Seminole landing is a public launch and is free but it is in AL. I would imagine no matter where you fish you will need an AL licence to bring any fish home if you are launching in AL.


----------



## LoCo2fish (Nov 15, 2011)

CORRECT,you must have a license for what ever state you launch in. Ruby's is the only ramp you could use in Florida,(thanks to County Comm) but the ramp is pretty steep,need good brakes!!!!,Seminole landing off lost river road is a great ramp just need Alabama license.


----------



## jaster (Oct 7, 2007)

Since i scrolled across this thread. Question?
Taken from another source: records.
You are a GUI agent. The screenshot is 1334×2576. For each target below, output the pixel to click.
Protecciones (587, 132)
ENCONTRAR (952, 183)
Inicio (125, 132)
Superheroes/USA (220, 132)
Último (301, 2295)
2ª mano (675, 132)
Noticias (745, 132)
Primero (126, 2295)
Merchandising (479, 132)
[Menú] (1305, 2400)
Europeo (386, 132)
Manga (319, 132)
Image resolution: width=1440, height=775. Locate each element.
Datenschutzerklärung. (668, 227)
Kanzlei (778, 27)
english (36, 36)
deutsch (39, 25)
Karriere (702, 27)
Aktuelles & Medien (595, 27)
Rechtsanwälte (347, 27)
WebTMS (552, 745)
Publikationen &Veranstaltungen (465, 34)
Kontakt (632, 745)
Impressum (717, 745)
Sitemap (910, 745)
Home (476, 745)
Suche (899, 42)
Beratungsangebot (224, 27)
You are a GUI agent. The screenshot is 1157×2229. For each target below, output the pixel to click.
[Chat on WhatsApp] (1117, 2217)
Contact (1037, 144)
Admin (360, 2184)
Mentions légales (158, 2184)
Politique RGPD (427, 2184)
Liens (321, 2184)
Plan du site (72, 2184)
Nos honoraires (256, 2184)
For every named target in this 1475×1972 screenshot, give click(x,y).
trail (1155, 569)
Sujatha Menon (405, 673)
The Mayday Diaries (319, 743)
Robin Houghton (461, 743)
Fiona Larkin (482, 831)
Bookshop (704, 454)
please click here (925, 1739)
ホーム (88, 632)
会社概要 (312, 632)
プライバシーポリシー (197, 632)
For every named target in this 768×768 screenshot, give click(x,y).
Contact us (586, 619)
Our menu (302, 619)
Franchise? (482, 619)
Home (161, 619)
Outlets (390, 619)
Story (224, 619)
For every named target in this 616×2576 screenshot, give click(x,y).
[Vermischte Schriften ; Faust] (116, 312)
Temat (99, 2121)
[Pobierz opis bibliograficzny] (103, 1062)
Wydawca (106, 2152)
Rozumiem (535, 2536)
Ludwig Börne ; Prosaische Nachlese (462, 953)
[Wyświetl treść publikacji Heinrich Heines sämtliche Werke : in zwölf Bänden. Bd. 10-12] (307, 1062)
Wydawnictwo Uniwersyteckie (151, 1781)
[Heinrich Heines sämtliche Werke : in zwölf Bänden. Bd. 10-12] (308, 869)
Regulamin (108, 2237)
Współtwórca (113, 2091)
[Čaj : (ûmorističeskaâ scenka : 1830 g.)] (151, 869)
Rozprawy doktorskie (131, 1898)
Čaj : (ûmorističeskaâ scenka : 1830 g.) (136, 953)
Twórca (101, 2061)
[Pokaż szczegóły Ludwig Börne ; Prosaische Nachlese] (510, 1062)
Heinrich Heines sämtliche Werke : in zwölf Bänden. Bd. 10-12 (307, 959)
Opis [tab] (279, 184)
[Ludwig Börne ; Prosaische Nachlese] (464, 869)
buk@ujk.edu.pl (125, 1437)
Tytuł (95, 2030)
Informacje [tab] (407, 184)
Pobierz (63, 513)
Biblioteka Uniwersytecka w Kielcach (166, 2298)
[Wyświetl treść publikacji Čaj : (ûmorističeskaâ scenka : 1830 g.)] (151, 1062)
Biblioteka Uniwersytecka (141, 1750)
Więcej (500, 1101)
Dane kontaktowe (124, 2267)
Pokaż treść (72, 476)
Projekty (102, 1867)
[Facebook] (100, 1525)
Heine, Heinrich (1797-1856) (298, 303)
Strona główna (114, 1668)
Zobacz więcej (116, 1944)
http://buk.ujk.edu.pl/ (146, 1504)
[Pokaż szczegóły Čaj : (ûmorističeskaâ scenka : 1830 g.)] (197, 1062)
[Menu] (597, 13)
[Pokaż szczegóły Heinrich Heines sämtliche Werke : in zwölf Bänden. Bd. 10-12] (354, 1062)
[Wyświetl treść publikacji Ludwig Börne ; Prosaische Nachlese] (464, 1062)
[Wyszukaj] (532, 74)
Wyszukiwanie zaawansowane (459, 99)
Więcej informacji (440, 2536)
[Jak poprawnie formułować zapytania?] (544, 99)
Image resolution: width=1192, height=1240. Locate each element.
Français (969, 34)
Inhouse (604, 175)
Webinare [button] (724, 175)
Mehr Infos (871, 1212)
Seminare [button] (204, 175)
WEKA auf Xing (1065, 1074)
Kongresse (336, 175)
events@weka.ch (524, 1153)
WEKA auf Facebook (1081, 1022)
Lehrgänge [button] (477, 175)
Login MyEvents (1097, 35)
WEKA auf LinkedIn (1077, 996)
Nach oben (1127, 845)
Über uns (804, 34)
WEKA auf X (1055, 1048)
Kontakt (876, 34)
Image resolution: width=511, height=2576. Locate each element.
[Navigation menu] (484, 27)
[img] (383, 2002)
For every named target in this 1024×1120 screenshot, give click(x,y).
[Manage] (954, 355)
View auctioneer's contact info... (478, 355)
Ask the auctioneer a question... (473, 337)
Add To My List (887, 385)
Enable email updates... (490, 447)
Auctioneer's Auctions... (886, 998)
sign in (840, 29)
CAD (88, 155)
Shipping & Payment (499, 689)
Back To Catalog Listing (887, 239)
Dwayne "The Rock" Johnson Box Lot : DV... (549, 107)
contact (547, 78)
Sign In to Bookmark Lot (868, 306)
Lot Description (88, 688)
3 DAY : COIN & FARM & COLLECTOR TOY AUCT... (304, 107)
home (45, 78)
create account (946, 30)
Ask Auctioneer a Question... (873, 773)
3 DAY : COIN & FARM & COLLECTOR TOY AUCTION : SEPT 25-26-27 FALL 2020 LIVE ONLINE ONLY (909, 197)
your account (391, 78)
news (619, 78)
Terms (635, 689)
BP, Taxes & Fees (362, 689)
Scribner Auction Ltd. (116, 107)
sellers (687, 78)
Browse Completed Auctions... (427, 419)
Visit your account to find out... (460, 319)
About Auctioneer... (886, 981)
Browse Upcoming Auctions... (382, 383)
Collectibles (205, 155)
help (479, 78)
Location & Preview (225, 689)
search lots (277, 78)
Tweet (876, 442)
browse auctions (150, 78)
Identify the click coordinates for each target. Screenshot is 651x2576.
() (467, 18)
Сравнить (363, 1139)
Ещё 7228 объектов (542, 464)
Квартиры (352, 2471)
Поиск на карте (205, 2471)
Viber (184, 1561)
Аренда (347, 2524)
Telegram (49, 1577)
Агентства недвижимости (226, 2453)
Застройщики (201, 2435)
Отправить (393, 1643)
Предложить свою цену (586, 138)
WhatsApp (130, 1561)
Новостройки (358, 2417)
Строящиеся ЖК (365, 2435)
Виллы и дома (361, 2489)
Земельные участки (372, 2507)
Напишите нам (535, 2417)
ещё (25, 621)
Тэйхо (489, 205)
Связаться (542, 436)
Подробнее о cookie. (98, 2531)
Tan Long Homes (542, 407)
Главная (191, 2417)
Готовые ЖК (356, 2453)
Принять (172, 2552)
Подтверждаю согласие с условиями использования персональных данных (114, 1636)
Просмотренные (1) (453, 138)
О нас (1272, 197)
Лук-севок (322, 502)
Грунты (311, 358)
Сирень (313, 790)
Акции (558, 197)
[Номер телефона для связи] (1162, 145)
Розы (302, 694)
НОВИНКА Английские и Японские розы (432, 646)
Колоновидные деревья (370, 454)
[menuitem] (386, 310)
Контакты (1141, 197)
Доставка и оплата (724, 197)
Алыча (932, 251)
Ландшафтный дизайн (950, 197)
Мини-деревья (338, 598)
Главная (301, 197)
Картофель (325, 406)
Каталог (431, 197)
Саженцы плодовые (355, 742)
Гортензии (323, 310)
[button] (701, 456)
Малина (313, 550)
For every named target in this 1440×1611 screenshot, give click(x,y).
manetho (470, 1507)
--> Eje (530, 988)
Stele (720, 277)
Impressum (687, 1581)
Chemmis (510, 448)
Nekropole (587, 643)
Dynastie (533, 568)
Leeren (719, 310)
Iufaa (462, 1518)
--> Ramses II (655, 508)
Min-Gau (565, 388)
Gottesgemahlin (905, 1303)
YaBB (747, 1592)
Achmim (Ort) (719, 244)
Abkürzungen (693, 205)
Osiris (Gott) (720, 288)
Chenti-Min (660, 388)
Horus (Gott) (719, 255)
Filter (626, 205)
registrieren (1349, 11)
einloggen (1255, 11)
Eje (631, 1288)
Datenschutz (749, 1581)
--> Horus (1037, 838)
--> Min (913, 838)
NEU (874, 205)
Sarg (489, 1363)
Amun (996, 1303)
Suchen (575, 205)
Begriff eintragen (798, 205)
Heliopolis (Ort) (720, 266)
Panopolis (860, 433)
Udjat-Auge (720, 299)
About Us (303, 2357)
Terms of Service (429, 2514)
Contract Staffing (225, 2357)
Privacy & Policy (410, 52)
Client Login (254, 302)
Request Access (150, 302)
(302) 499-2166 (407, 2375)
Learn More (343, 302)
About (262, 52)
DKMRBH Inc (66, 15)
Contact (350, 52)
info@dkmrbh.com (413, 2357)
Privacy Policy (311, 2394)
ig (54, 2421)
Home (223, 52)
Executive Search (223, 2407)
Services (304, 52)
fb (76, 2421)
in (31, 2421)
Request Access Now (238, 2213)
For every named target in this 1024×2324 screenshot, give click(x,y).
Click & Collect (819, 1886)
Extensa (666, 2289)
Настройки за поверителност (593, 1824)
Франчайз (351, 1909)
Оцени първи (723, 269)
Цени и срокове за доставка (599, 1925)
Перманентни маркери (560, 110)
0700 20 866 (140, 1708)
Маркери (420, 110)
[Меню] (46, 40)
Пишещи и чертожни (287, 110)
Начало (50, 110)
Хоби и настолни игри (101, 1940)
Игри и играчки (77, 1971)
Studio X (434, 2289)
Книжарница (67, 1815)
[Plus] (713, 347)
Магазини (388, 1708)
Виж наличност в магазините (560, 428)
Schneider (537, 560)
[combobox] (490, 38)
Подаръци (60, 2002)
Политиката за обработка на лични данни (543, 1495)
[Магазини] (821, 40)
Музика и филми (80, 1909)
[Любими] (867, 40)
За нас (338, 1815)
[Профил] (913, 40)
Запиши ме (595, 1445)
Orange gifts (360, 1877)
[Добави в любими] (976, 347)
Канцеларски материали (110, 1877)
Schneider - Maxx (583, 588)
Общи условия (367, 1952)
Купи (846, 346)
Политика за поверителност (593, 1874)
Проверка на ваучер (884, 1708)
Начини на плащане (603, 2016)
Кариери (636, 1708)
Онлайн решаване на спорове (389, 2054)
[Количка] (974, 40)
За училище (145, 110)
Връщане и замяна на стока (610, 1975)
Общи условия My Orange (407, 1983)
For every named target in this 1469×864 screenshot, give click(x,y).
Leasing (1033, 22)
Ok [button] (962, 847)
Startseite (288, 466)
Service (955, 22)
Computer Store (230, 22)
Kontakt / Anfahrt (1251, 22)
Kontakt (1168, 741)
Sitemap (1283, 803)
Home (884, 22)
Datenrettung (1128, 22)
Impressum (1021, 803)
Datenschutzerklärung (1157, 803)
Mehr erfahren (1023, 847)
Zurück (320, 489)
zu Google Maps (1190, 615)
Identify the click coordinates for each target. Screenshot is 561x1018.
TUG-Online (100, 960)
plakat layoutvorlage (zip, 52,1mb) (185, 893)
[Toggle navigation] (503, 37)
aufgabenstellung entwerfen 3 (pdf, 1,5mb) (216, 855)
Is fresh wayer same as salt when it comes to the lic? Lic for where you launch from? Or do you have to have one from where you are fishing at the time???


----------



## murfpcola (Aug 28, 2012)

If you are fishing in FL you need a FL license. If you keep a fish and pull your boat out in AL then you also need an AL license. The part that is a gray area to me is if I catch and release fish in FL and just launch in AL, can I get by with just a FL license. It sucks but that is why if you fish the perdido bay/river area I think you are better off having both to keep from having to worry about the state lines. Its a shame though how much out of state lic cost these days. Last AL non res license I bought was salt and fresh. It cost 96 bucks and expired either in AUG or SEPT no matter when you purchased it.


----------